Das beherrschende Thema an den Kapitalmärkten ist die Finanzkrise. Immer neue Meldungen sorgen für Unruhe und Vertrauensverlust. Auch wenn die Folgen der Krise die Märkte noch eine Weile überschatten werden: 2009 sollte wieder Stabilität bringen.

Die Subprime-Krise nahm 2007 ihren Lauf: Angesichts fallender Immobilienpreise und steigender Zinsbelastungen konnten immer mehr Immobilienbesitzer in den USA ihre Hypotheken nicht mehr zahlen.
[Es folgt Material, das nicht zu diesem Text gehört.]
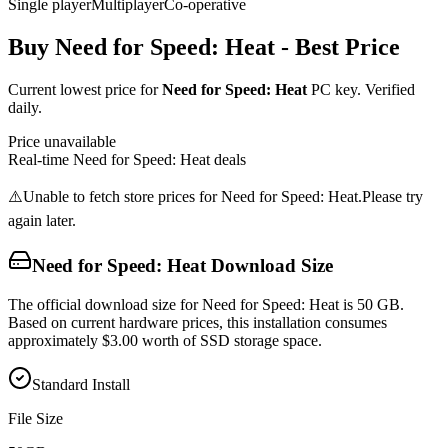
Single player
Multiplayer
Co-operative
Buy
Need for Speed: Heat
- Best Price
Current lowest price for
Need for Speed: Heat
PC key. Verified
daily.
Price unavailable
Real-time
Need for Speed: Heat
deals
⚠️
Unable to fetch store prices for
Need for Speed: Heat
.
Please try
again later.
Need for Speed: Heat
Download Size
The official download size for Need for Speed: Heat is 50 GB.
Based on current hardware prices, this installation consumes
approximately $3.00 worth of SSD storage space.
Standard Install
File Size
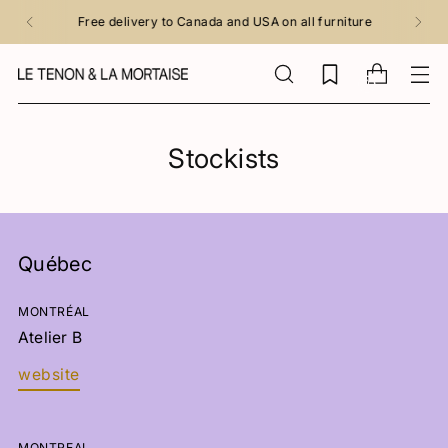
Free delivery to Canada and USA on all furniture
0
Stockists
Québec
MONTRÉAL
Atelier B
website
MONTREAL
In der Folge wurden die Finanzmärkte weltweit in Mitleidenschaft gezogen, und bis heute hat sich die Krise zur Vertrauenskrise in den gesamten Finanzsektor ausgeweitet.

Liquiditätsspritzen für die Märkte

Um Liquiditätsengpässe zu vermeiden, haben die Notenbanken in Europa und den USA den Kapitalmärkten massive Liquiditätsspritzen verabreicht: In den vergangenen Monaten mussten die Notenbanken diesseits und jenseits des Atlantiks immer wieder Milliardensummen in die Finanzmärkte pumpen. Im August dieses Jahres meldete die US-Bank Bear Stearns Konkurs an und wurde - mit Unterstützung der amerikanischen Notenbank Fed - vom Konkurrenten JP Morgan übernommen. Seitdem versuchen viele Finanzhäuser in Europa und den USA, Liquiditätsengpässe durch Kapitalerhöhungen oder Beteiligungen von Staatsfonds zu kompensieren. Die Anzahl der Bankenpleiten hat in den USA inzwischen eine zweistellige Größenordnung erreicht.
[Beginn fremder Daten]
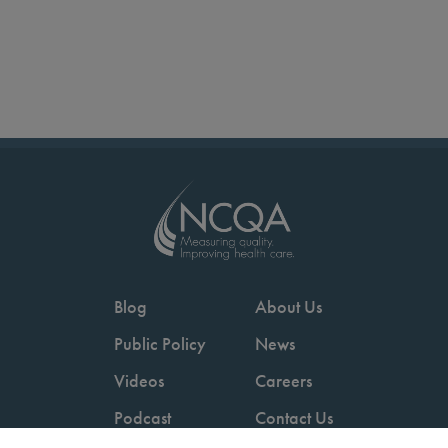
Blog
About Us
Public Policy
News
Videos
Careers
Podcast
Contact Us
Unternehmen melden Gewinneinbußen

Schlechte Nachrichten auch von Unternehmensseite: Zum Abschluss des zweiten Quartals meldeten sie rund um den Globus deutliche Gewinneinbußen. Dabei verzeichnen zunehmend auch Unternehmen außerhalb des Finanzsektors Verluste. Mitte September erreichte die Finanzmarktkrise ihren vorläufigen Höhepunkt: Lehman Brothers, eine der größten Investmentbanken der USA, meldete Konkurs an.
Aktienkurse fallen nicht ins Bodenlose

Eine schwierige Zeit für Investoren: Kurzfristig betrachtet, könnte man im schlimmsten Fall einen Zusammenbruch der Finanzmärkte befürchten oder Aktienkurse, die ins Bodenlose fallen. Dies ist jedoch bei weitem nicht der Fall. Die weltweiten Aktienmärkte haben in den vergangenen Wochen zwar deutliche Kursverluste erlitten, allerdings ist aktuell "nur" ein Minus von durchschnittlich 20 Prozent zu verbuchen. Wie lässt sich dies erklären?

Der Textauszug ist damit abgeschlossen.